A greater variety and abundance of GH156s are associated with the metagenomes of individuals practicing traditional lifestyles than with those of individuals from industrialized societies or with IBD. (A) GH156s detected in each sample and their relative abundance: H, Hadza; M, Matses; T, Tunapuco; Bact, Bacteroidota; Firm, Firmicutes_A; Verr, Verrucomicrobiota.
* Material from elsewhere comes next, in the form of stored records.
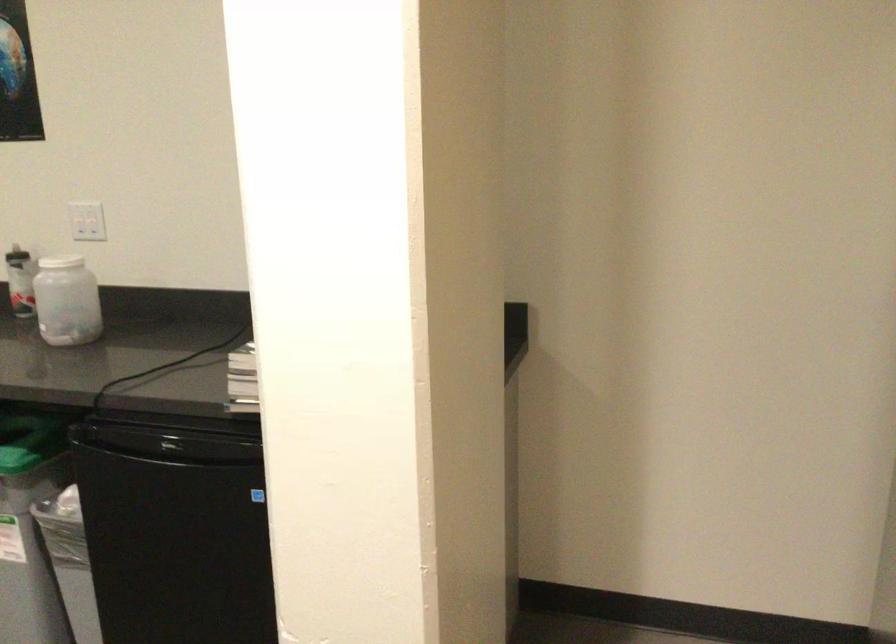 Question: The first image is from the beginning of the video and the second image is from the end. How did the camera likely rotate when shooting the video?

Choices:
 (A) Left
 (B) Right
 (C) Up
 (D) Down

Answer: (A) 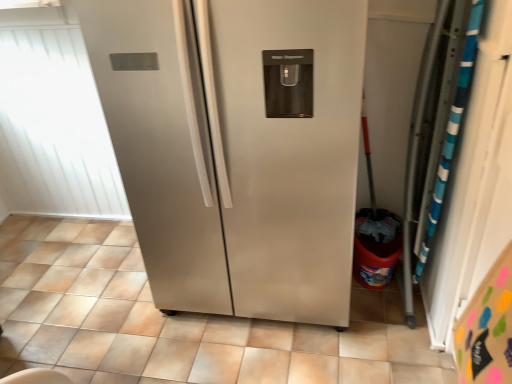 What do you see at coordinates (54, 128) in the screenshot?
I see `white matte window screen at upper left` at bounding box center [54, 128].

Locate an element on the screen. white matte window screen at upper left is located at coordinates (54, 128).

At what (x,y) coordinates should I click in order to perform the action: click on satin silver refrigerator at center. Please return your answer as a coordinate pair (x, y). This screenshot has width=512, height=384. Looking at the image, I should click on (179, 321).

What do you see at coordinates (179, 321) in the screenshot?
I see `satin silver refrigerator at center` at bounding box center [179, 321].

I want to click on white matte window screen at upper left, so click(x=54, y=128).

Is white matte window screen at upper left to the left of satin silver refrigerator at center from the viewer's perspective?

Correct, you'll find white matte window screen at upper left to the left of satin silver refrigerator at center.

Which object is further away from the camera, white matte window screen at upper left or satin silver refrigerator at center?

white matte window screen at upper left is behind.

Which is in front, point (62, 153) or point (97, 262)?

Positioned in front is point (97, 262).

From the image's perspective, between white matte window screen at upper left and satin silver refrigerator at center, who is located below?

satin silver refrigerator at center, from the image's perspective.

From a real-world perspective, is white matte window screen at upper left beneath satin silver refrigerator at center?

No.

Can you confirm if white matte window screen at upper left is wider than satin silver refrigerator at center?

No, white matte window screen at upper left is not wider than satin silver refrigerator at center.

Between white matte window screen at upper left and satin silver refrigerator at center, which one has less height?

Standing shorter between the two is satin silver refrigerator at center.

Can you confirm if white matte window screen at upper left is smaller than satin silver refrigerator at center?

No, white matte window screen at upper left is not smaller than satin silver refrigerator at center.

In the scene shown: Does white matte window screen at upper left contain satin silver refrigerator at center?

That's incorrect, satin silver refrigerator at center is not inside white matte window screen at upper left.

In the scene shown: Would you say white matte window screen at upper left is a long distance from satin silver refrigerator at center?

No, white matte window screen at upper left is in close proximity to satin silver refrigerator at center.

Is white matte window screen at upper left positioned with its back to satin silver refrigerator at center?

white matte window screen at upper left does not have its back to satin silver refrigerator at center.

How many degrees apart are the facing directions of white matte window screen at upper left and satin silver refrigerator at center?

They differ by 90.8 degrees in their facing directions.

This screenshot has width=512, height=384. Identify the location of window screen located behind the satin silver refrigerator at center. tap(54, 128).

Visually, is satin silver refrigerator at center positioned to the left or to the right of white matte window screen at upper left?

Based on their positions, satin silver refrigerator at center is located to the right of white matte window screen at upper left.

Is the position of satin silver refrigerator at center less distant than that of white matte window screen at upper left?

Yes, satin silver refrigerator at center is closer to the camera.

Is point (393, 307) closer or farther from the camera than point (6, 150)?

Point (393, 307) is closer to the camera than point (6, 150).

Based on the photo, from the image's perspective, is satin silver refrigerator at center positioned above or below white matte window screen at upper left?

Based on their image positions, satin silver refrigerator at center is located beneath white matte window screen at upper left.

From a real-world perspective, who is located higher, satin silver refrigerator at center or white matte window screen at upper left?

white matte window screen at upper left, from a real-world perspective.

Considering the sizes of satin silver refrigerator at center and white matte window screen at upper left in the image, is satin silver refrigerator at center wider or thinner than white matte window screen at upper left?

Clearly, satin silver refrigerator at center has more width compared to white matte window screen at upper left.

Between satin silver refrigerator at center and white matte window screen at upper left, which one has more height?

With more height is white matte window screen at upper left.

Who is bigger, satin silver refrigerator at center or white matte window screen at upper left?

With larger size is white matte window screen at upper left.

Is satin silver refrigerator at center positioned beyond the bounds of white matte window screen at upper left?

That's correct, satin silver refrigerator at center is outside of white matte window screen at upper left.

Would you say satin silver refrigerator at center is a long distance from white matte window screen at upper left?

That's not correct — satin silver refrigerator at center is a little close to white matte window screen at upper left.

Is satin silver refrigerator at center positioned with its back to white matte window screen at upper left?

No.

Find the location of a particular element. This screenshot has width=512, height=384. window screen lying above the satin silver refrigerator at center (from the image's perspective) is located at coordinates (54, 128).

In the image, there is a satin silver refrigerator at center. Find the location of `window screen above it (from the image's perspective)`. window screen above it (from the image's perspective) is located at coordinates (54, 128).

Locate an element on the screen. tile on the right of white matte window screen at upper left is located at coordinates (179, 321).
The 10 most prevalent GH156s are labeled. (B) GH156 SSN (Fig. 1D) colored to indicate the group in which a given gene is the most prevalent. The size is proportional to the proportion of group members with a given gene. (C and D) Number of distinct GH156s detected in each sample (C) and number of reads mapped to a GH156 gene in each sample (D). The asterisk denotes a P value less than 0.05.

Diverse intestinal GH156s exhibit sialidase activity.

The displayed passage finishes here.